Biden has not outlined a clear policy regarding Venezuela, but the record of the Democratic Party is terrible when it comes to interventionism in Latin America, from the invasion of the Dominican Republic in 1965 to the coup in Honduras in 2009 with Obama’s support.

Upon assuming the presidency, Biden has given continuity to the policy of maintaining a puppet “interim government” represented by Guaido. He did not announce any change regarding the oil and financial sanctions. So far, continuity is given to important elements of Trump’s policy, although there’s a symbolic gesture in the license issued on February 2 by the Office of Foreign Assets Control making minor changes to some of the sanctions related to Venezuelan port and airport activities. Maduro, who invested heavily in the US lobby industry during Trump’s government, will probably continue to pursue normalization, offering massive privatizations as an opportunity for US companies.

As the struggles against racism and police brutality, for women’s rights and workers’ strikes contributed to Trump’s defeat, we, as Venezuelan left opposition activists, want to engage in discussions and raise awareness in the US left and social movements about the need to fight for a halt in US aggressions against the Venezuelan people, while developing at the same time true solidarity with those who struggle for the rights of workers, women, indigenous peoples and peasants in Venezuela.

The Venezuelan people have the right to free themselves from Maduro’s oppressive rule, exercising the right of self-determination.

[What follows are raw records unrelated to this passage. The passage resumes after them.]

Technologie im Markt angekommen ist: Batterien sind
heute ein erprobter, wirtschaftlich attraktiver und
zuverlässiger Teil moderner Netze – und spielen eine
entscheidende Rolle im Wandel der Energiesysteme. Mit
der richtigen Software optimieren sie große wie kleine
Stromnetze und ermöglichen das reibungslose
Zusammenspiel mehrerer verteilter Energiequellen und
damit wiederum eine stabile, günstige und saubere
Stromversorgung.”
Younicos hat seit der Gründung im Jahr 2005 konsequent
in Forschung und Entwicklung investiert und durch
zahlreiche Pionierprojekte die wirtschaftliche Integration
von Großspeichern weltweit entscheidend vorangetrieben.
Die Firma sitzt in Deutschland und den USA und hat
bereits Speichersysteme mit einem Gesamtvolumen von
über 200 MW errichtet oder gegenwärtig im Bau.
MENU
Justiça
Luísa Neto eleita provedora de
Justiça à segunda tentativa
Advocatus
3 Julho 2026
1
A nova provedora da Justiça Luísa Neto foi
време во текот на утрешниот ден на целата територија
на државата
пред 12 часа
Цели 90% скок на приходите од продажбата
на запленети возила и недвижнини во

There is nothing to be gained from imperialist interference, as it has been demonstrated, but solidarity between peoples is crucial.

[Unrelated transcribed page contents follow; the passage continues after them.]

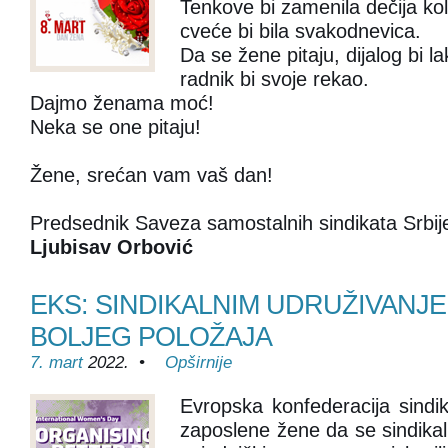
Tenkove bi zamenila dečija kol
cveće bi bila svakodnevica.
Da se žene pitaju, dijalog bi l
radnik bi svoje rekao.
Dajmo ženama moć!
Neka se one pitaju!
Žene, srećan vam vaš dan!
Predsednik Saveza samostalnih sindikata Srbij
Ljubisav Orbović
EKS: SINDIKALNIM UDRUŽIVANJ
BOLJEG POLOŽAJA
7. mart
2022. •
Opširnije
Evropska konfederacija sindi
zaposlene žene da se sindikal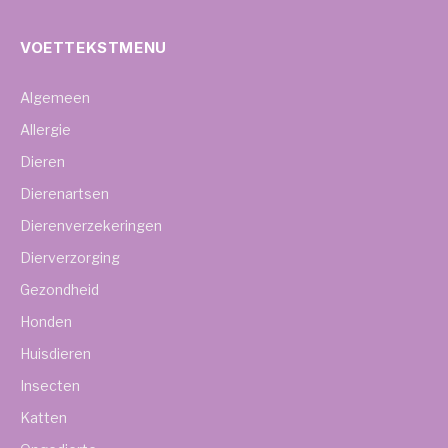
VOETTEKSTMENU
Algemeen
Allergie
Dieren
Dierenartsen
Dierenverzekeringen
Dierverzorging
Gezondheid
Honden
Huisdieren
Insecten
Katten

Through popular denunciation and mobilization, pressure can be exerted to reverse oil and financial sanctions, prevent the confiscation or sale of Venezuelan state assets such as Citgo, and for official recognition of the illegal diversion of Venezuelan money for Trump’s wall. Also, to demand the release of all Venezuelan immigrants trapped in ICE concentration camps, as part of the struggle for the release of all detained immigrants and the closure of that infamous institution.

US oil companies use semi-slave labor in Venezuela; for example Chevron, Schlumberger and Halliburton have paid wages of less than $0.50 a day to their Venezuelan workers. It is very important to advocate for the end of this collusion between big US oil companies and the Venezuelan regime to abuse Venezuelan quasi-free labor, taking advantage of the repressive climate in the country.

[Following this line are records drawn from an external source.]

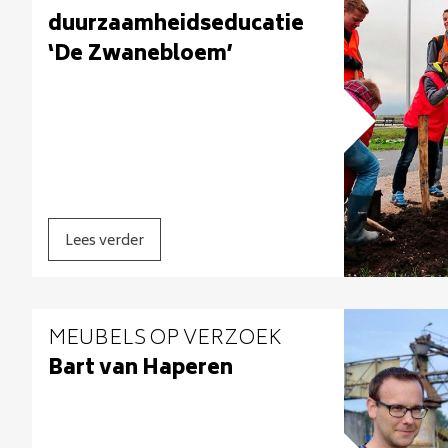
duurzaamheidseducatie
‘De Zwanebloem’
Lees verder
MEUBELS OP VERZOEK
Bart van Haperen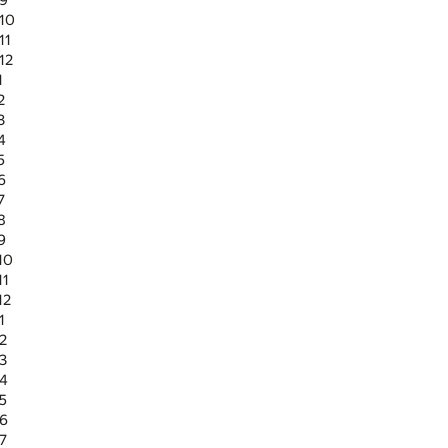
 9
 10
11
12
1
2
3
4
5
6
7
8
9
10
11
12
1
 2
 3
 4
 5
 6
 7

DSA and other organizations of the left and the labor movement have the responsibility to speak out and demand an end to the sanctions, while also demonstrating true solidarity with those struggling against extreme misery and Maduro’s state terrorism.

The social and economic disaster has made Venezuela’s the second largest forced migration in the world after Syria in the last decade, with more than 5 million people displaced abroad. Many more survive in dire conditions inside the country. The only options are not either supporting imperialist intervention or supporting Maduro’s cynical, corrupt and repressive government, as it is often presented by most of the anti-war and left movements now, under a “solidarity with Venezuela” rhetoric.

It’s urgent to build a genuine solidarity movement.